- [Work task]: Pictures do not belong in the output. Reproduce exactly the lines from the start of the records through the line with "The relevant report of the Agency on".

::::::

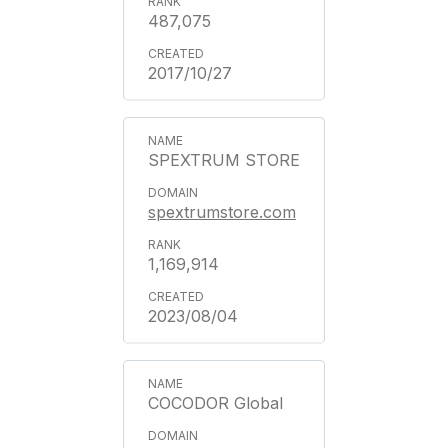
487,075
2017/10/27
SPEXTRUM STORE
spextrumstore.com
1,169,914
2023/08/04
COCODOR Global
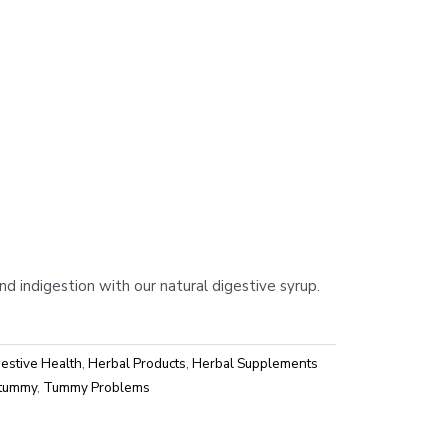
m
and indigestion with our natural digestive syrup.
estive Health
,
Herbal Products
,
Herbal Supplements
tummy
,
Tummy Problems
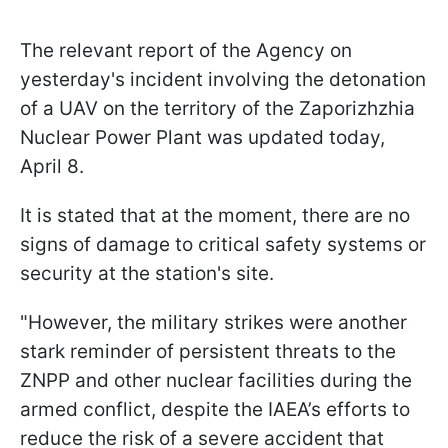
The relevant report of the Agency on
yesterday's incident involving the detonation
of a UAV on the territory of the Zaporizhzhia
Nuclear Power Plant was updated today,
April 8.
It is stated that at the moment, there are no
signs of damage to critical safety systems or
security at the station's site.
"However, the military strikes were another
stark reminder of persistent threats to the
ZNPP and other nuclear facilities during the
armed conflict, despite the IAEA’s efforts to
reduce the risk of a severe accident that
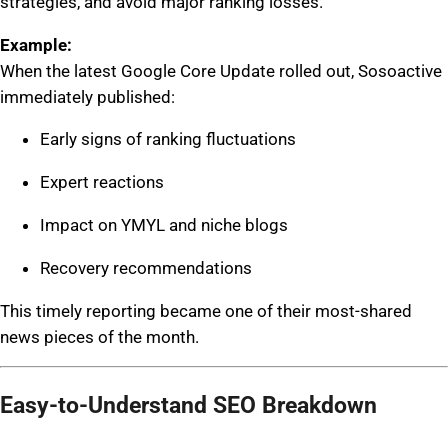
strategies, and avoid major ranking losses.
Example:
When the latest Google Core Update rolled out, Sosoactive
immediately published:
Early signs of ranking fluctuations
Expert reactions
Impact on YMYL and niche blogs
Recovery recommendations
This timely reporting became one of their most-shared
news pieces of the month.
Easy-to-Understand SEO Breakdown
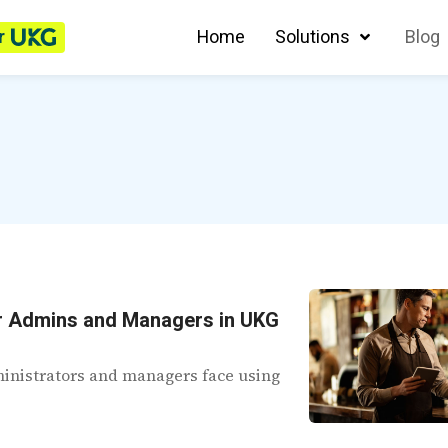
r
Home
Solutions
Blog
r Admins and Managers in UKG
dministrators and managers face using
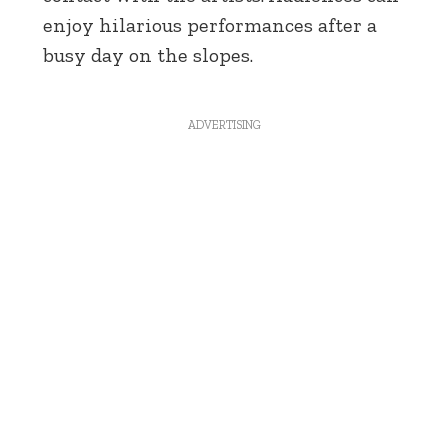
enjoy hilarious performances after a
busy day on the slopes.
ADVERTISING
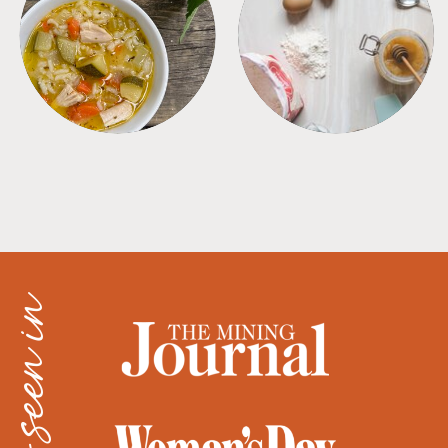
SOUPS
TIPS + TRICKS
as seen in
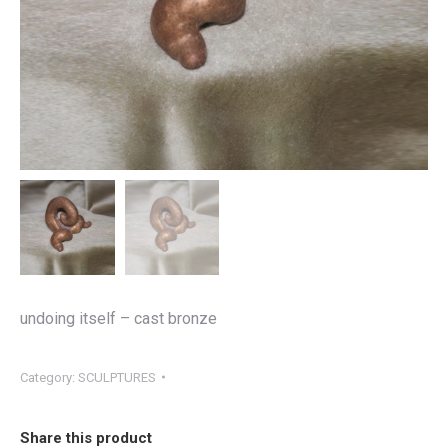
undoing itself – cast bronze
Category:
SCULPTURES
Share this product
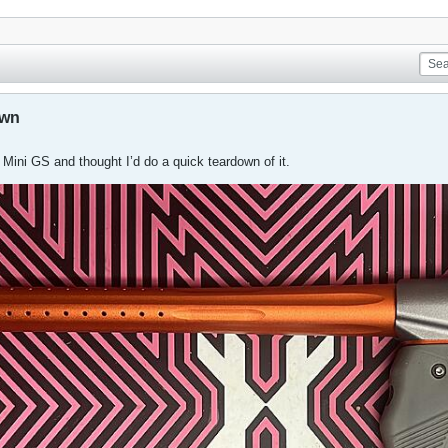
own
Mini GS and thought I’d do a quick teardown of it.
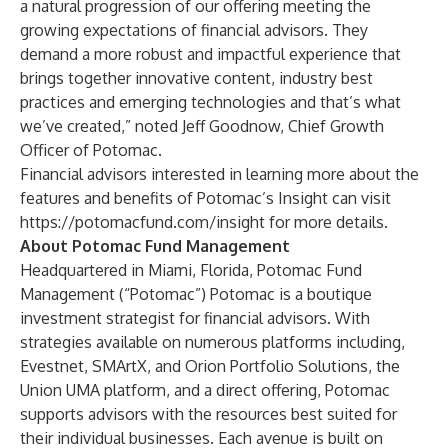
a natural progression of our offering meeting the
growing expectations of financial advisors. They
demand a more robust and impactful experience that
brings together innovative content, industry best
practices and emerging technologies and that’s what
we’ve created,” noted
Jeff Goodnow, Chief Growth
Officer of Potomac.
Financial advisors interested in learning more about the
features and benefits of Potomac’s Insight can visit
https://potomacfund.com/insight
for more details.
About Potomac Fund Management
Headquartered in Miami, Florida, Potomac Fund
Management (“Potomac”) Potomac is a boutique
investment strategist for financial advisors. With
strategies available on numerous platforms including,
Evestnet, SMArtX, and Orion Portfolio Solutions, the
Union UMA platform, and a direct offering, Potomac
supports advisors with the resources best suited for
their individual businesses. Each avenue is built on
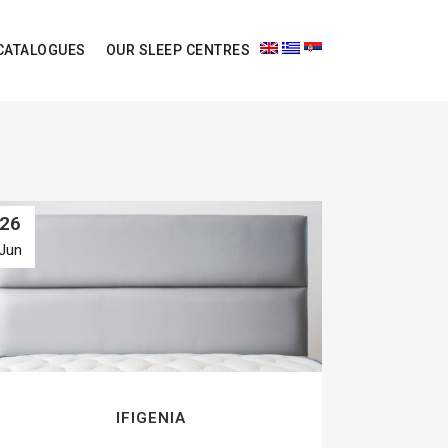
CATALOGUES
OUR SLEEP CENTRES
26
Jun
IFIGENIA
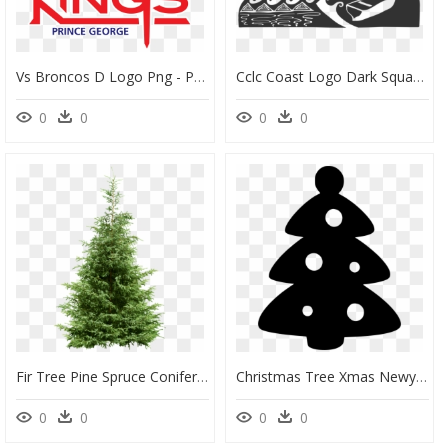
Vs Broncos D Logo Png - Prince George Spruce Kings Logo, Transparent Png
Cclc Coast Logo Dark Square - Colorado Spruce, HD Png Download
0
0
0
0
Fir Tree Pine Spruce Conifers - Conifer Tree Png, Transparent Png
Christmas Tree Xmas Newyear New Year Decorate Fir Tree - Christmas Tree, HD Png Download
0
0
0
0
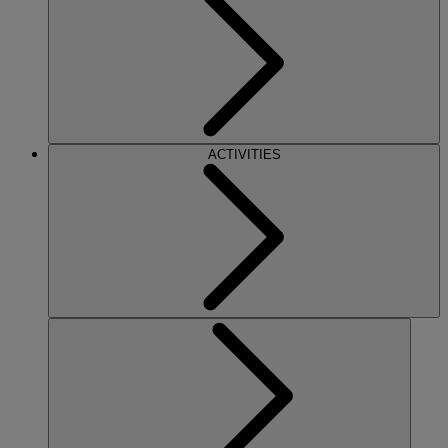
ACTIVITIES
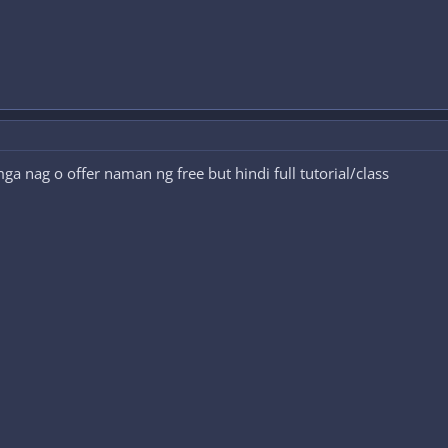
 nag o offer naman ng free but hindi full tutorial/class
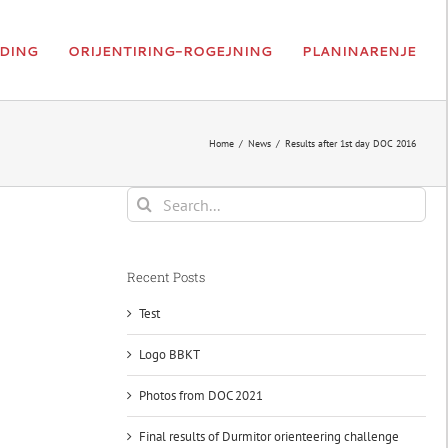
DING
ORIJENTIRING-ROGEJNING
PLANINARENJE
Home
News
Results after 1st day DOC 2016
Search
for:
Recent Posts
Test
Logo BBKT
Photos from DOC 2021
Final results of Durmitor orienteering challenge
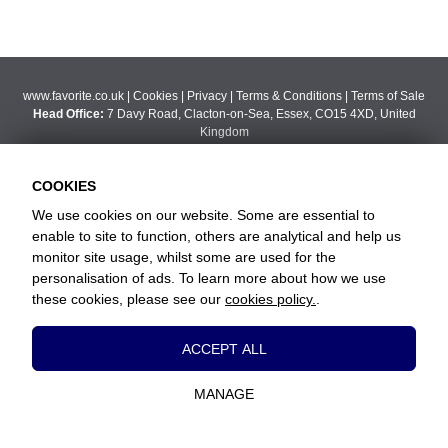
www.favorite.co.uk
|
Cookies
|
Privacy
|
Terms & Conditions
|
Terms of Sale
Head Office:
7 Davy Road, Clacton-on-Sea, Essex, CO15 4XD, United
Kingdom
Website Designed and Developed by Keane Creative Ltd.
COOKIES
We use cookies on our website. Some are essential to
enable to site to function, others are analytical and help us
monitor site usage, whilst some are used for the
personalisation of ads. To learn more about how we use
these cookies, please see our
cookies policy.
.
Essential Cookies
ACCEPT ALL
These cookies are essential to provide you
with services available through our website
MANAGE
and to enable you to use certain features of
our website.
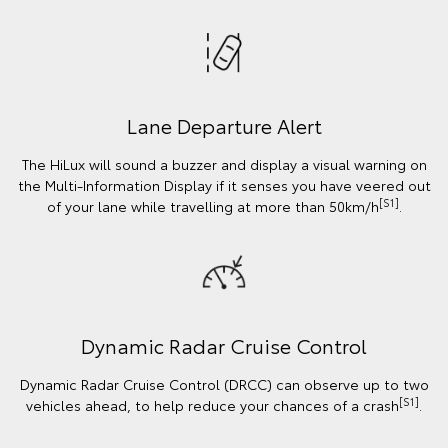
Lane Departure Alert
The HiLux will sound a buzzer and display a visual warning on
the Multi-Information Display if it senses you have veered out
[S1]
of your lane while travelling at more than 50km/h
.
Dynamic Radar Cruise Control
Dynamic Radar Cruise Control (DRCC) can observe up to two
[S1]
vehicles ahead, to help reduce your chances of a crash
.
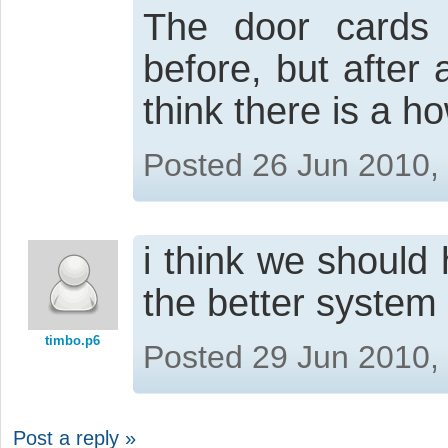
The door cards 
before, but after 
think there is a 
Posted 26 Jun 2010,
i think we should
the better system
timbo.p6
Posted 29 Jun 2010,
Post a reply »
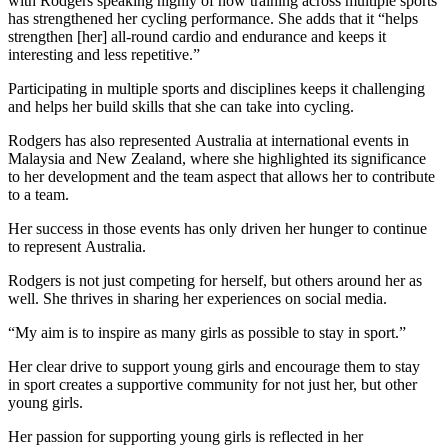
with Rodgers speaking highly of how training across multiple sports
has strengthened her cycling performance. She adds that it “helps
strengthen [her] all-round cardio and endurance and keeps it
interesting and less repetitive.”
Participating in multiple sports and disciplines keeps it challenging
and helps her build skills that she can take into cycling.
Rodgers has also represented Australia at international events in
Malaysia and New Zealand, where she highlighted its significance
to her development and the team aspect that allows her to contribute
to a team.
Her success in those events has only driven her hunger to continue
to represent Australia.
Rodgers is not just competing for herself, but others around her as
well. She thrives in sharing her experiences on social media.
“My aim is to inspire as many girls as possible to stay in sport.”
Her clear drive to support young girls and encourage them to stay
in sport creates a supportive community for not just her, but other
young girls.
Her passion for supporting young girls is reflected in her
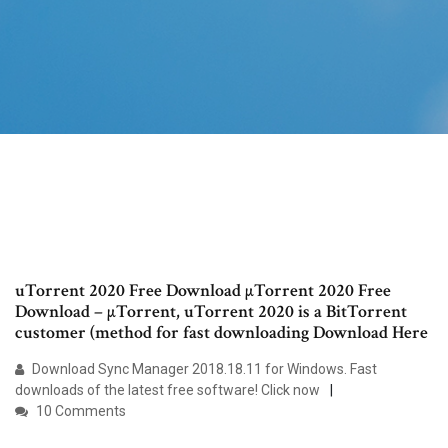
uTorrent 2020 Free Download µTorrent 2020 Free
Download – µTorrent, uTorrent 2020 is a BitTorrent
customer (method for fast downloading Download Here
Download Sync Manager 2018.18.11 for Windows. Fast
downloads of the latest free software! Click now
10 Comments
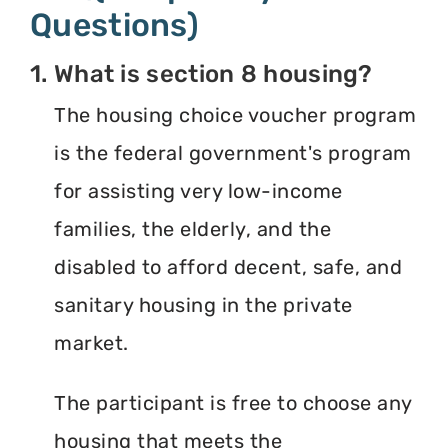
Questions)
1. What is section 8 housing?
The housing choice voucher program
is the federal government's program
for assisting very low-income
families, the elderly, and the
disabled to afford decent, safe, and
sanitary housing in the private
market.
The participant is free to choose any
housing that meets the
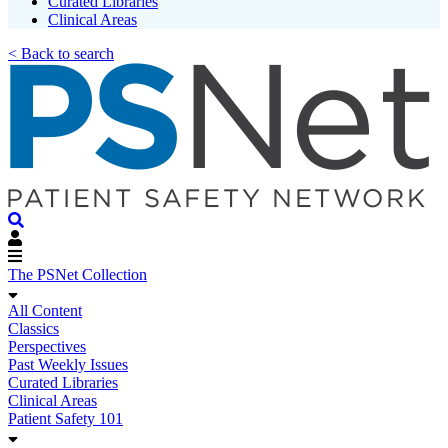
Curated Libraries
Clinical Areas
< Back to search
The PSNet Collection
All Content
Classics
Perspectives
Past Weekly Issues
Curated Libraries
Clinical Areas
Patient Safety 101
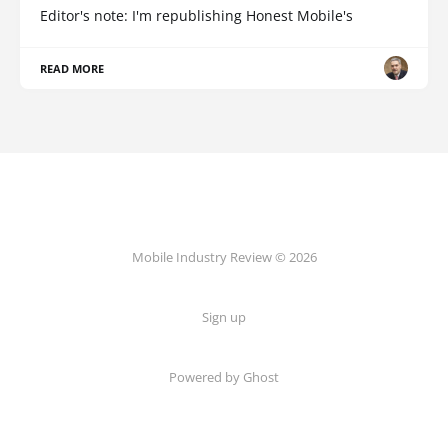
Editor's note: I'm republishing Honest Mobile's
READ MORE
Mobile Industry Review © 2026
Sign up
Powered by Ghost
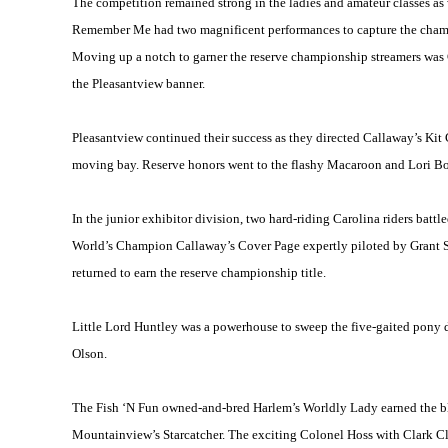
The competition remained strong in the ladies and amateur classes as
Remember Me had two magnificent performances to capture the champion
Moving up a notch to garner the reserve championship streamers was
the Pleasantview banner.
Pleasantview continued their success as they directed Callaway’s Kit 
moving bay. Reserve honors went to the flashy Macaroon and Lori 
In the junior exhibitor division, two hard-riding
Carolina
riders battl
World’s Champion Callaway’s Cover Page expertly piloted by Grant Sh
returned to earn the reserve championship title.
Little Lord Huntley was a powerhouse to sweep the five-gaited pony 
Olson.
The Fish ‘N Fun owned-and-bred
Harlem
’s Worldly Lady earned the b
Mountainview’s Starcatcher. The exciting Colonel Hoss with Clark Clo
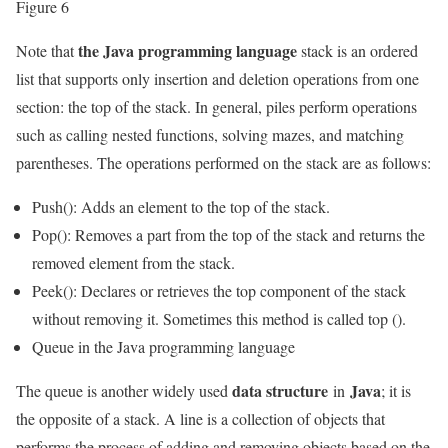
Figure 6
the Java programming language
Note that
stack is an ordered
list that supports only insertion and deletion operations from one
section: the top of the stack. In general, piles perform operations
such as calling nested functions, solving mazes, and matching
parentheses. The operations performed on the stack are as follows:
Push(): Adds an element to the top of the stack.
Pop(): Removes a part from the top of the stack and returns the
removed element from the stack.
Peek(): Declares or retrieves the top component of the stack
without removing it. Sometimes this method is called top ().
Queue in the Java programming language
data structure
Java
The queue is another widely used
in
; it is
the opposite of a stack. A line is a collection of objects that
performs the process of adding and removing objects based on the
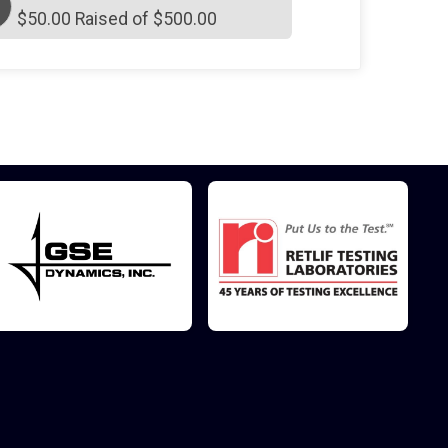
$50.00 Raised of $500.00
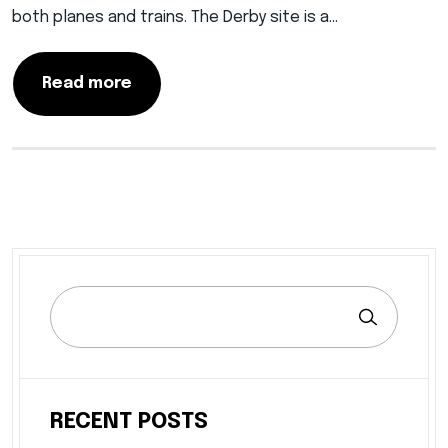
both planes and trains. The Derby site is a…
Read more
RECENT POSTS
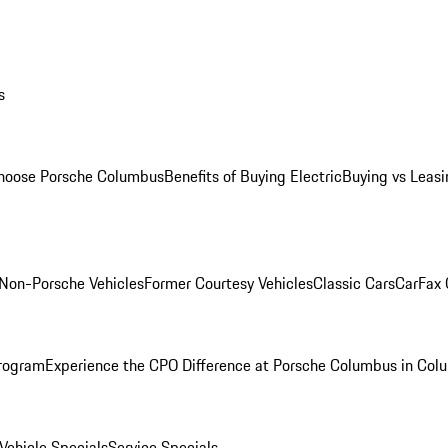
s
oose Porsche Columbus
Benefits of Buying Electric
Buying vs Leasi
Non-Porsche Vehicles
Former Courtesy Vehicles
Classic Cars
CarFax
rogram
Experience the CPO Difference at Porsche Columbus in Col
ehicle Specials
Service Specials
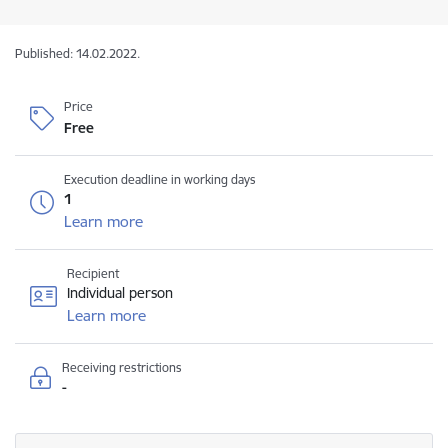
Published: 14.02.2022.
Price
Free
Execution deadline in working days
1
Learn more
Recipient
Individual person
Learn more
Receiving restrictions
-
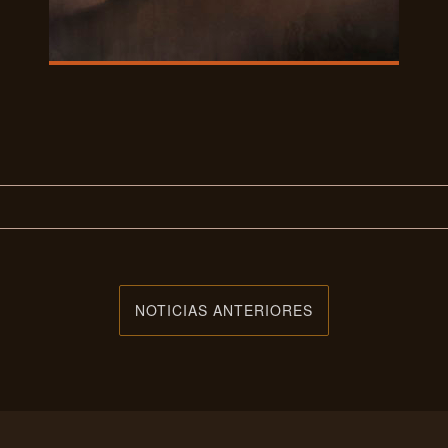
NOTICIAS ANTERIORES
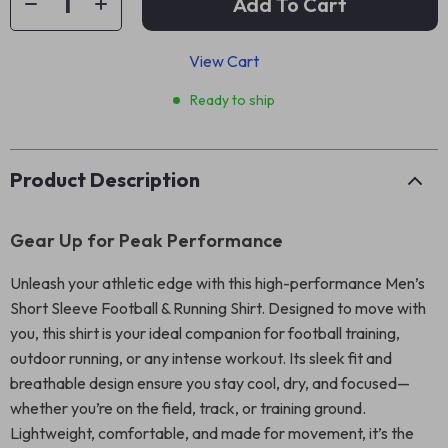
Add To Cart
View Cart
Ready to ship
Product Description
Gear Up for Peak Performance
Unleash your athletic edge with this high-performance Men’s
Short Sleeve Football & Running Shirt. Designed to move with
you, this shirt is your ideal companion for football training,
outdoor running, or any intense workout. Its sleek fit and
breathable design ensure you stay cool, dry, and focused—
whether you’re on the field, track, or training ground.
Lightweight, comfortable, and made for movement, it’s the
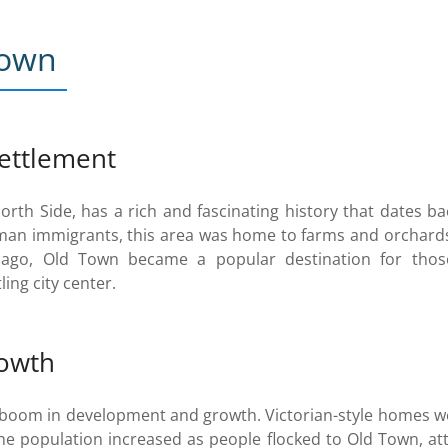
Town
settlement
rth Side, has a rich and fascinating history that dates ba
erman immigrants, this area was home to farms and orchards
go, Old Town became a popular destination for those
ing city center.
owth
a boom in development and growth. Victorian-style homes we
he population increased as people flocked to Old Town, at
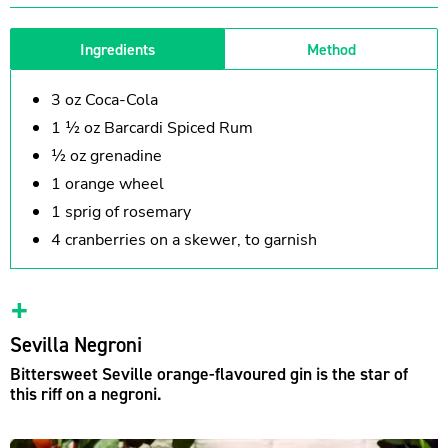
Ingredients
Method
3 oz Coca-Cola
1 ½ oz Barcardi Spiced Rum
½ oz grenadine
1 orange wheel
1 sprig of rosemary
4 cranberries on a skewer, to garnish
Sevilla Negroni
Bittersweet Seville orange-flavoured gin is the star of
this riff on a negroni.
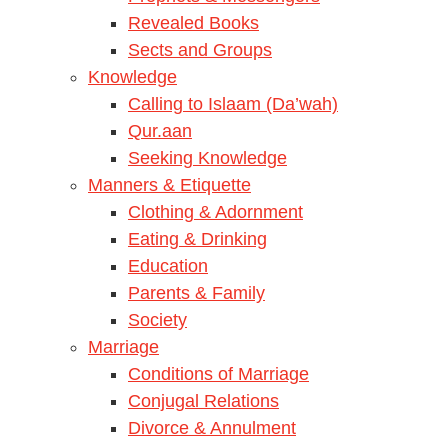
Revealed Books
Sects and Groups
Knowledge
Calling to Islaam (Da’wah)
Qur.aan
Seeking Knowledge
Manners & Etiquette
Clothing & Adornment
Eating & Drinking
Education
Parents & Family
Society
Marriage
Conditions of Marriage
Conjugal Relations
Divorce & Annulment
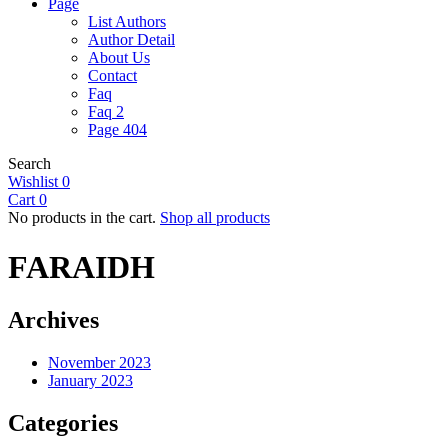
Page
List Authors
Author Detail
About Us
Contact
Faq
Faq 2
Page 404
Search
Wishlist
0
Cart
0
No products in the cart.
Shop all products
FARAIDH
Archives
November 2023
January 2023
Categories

::::::

- [Result]:
487,075
2017/10/27
SPEXTRUM STORE
spextrumstore.com
1,169,914
2023/08/04
COCODOR Global
m
and indigestion with our natural digestive syrup.
estive Health
,
Herbal Products
,
Herbal Supplements
tummy
,
Tummy Problems
The relevant report of the Agency on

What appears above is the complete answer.